[PATCH] D85636: [llvm-dwarfdump] Fix misleading scope byte coverage statistics

Orlando Cazalet-Hyams via Phabricator via llvm-commits llvm-commits at lists.llvm.org
Thu Aug 20 02:57:47 PDT 2020


Orlando added inline comments.


================
Comment at: llvm/tools/llvm-dwarfdump/Statistics.cpp:296-312
         for (auto Entry : *Loc) {
-          uint64_t BytesEntryCovered = Entry.Range->HighPC - Entry.Range->LowPC;
-          BytesCovered += BytesEntryCovered;
+          TotalBytesCovered += Entry.Range->HighPC - Entry.Range->LowPC;
+          uint64_t ScopeBytesCoveredByEntry = 0;
+          // Calculate how many bytes of the parent scope this entry covers.
+          // FIXME: In section 2.6.2 of the DWARFv5 spec it says that "The
+          // address ranges defined by the bounded location descriptions of a
+          // location list may overlap". So in theory a variable can have
----------------
dblaikie wrote:
> Little concerned about the N^2 complexity of this approach, and wondering if an alternative approach might also address the limitation regarding overlapping locations.
> 
> Start with a range of intervals (without overlaps) for the enclosing scope.
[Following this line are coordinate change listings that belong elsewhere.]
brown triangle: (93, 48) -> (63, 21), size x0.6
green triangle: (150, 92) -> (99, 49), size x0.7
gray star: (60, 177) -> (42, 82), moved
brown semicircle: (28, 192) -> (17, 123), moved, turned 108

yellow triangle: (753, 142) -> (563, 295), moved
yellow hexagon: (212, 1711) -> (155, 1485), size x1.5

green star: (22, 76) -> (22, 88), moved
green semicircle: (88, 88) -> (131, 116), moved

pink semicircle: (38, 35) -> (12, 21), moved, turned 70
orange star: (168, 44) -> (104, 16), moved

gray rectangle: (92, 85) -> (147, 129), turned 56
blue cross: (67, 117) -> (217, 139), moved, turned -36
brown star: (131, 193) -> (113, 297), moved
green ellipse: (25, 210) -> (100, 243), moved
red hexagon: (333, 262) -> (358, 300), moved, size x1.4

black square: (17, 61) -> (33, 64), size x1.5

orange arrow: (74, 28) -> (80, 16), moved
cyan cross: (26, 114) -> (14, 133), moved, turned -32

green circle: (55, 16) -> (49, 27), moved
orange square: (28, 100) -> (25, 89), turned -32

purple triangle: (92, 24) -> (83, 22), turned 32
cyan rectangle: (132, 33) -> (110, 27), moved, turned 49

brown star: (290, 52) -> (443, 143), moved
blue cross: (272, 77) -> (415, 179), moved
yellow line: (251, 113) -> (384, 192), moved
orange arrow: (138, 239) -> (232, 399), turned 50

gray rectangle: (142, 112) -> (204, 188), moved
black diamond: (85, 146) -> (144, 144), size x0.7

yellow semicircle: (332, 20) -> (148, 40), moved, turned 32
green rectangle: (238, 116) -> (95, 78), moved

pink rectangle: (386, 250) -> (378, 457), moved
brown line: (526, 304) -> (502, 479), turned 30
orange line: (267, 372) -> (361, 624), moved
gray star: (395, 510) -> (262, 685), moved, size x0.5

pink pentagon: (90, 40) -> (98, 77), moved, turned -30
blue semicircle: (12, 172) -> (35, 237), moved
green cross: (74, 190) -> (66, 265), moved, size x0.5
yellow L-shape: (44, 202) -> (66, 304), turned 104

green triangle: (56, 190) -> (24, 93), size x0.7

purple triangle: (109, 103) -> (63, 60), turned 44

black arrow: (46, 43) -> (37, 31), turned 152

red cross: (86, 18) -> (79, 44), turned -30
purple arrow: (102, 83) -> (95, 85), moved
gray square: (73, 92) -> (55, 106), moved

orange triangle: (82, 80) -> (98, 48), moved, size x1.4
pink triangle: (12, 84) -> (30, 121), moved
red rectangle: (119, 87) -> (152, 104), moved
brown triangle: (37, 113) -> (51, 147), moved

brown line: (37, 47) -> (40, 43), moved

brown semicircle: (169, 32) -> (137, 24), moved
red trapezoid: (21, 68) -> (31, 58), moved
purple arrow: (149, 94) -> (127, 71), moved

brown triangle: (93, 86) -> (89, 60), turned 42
Then intersect any location ranges with that collection of intervals and store those in another non-overlapping interval range.
> 
> A small data structure that lets you build a non-overlapping list of intervals (merging intervals, etc), keeping them sorted - then it'll be easier to find other overlapping regions.
> 
> eg:
> ```
> Intervals Scope;
> for (address ranges in scope)
>   Scope.insert(R);
> Intervals Loc;
> for (address ranges in location) {
>   R' = Scope.intersection(R);
>   Loc.insert(R'); 
> }
> scope bytes covered = Loc.total_coverage/size/something
> ```
> 
> But, yeah, maybe the implementation of that's more complicated than is justified for this for now.
Yeah, that does look like a much better solution. If we want to go in that direction I might need to come back to this after some higher priority work (though I'd be happy to do so!).

A middle ground option might be to use `IntervalMap`. It's not perfect for this case though because it maps intervals to values, and only coalesces intervals if they have the same value. We don't have 'values' to map here - we only care about the intervals themselves. So we'd have to fudge it slightly by giving every interval some constant value (e.g. 0). I'm not really a fan of this idea, but I thought it'd be at least worth bringing up.